The report finds that under all three Brexit scenarios, there may be a requirement for the EU to resubmit a less ambitious pledge to the UN’s Paris climate accord on curbing global emissions. This is because the UK contributes disproportionately to the overall EU pledge (a 40 per cent reduction in emissions by 2030), and other member states are “unlikely to take up the slack post-Brexit”.
In an “ultra-hard” scenario, a “hard Brexit” (leaving the single market and customs union) but followed by domestic rollback of environmental legislation where the UK seeks to gain competitive advantage through deregulation, the situation is worst. In this case, the report argues, the UK would be unlikely to submit an ambitious national pledge to the Paris accord, if indeed it submits a pledge at all. The very survival of the accord could be threatened, it adds.
Paris accord
“This scenario would have profound implications for trade, carbon leakage and potentially competitiveness between the UK and its major EU trading partners, including Ireland. It would have highly destabilising repercussions for the Paris agreement and likely result in a diminished commitment to climate finance.”
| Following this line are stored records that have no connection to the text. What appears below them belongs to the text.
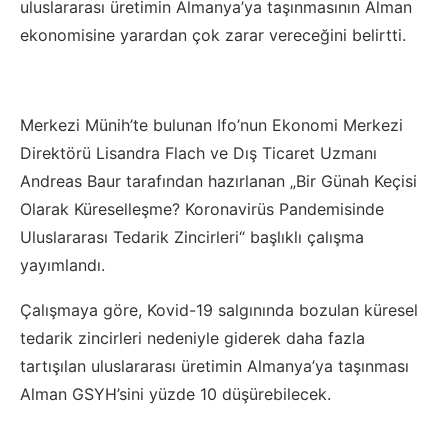
uluslararası üretimin Almanya’ya taşınmasının Alman
ekonomisine yarardan çok zarar vereceğini belirtti.
Merkezi Münih’te bulunan Ifo’nun Ekonomi Merkezi
Direktörü Lisandra Flach ve Dış Ticaret Uzmanı
Andreas Baur tarafından hazırlanan „Bir Günah Keçisi
Olarak Küreselleşme? Koronavirüs Pandemisinde
Uluslararası Tedarik Zincirleri“ başlıklı çalışma
yayımlandı.
Çalışmaya göre, Kovid-19 salgınında bozulan küresel
tedarik zincirleri nedeniyle giderek daha fazla
tartışılan uluslararası üretimin Almanya’ya taşınması
Alman GSYH’sini yüzde 10 düşürebilecek.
Somewhat counterintuitively, in most scenarios, the implications for the UK’s national climate policy are limited. “This is because the UK’s climate ambition is underpinned by domestic legislation such as the Climate Change Act (2008),” Mr Curtin said, “and is not a function of EU membership per se”.
The exception, the report contends, is in the ultra-hard Brexit scenario, where the UK rolls back its domestic climate policy following a hard Brexit. In this instance, “there are profoundly destabilising impacts on decarbonisation momentum at all levels: within the UK, and at EU and UN fora”.
Speaking at the report’s launch, IIEA director general Barry Andrews said this analysis of the impact of Brexit on climate change “shows different results to other areas of policy we are exploring. In most areas, the UK will be disproportionally negatively affected by its decision to leave the EU, be it in trade, foreign policy or security. However, when it comes to climate change, under all Brexit scenarios the most profoundly negative consequence are not felt by the UK, but by the EU and internationally.”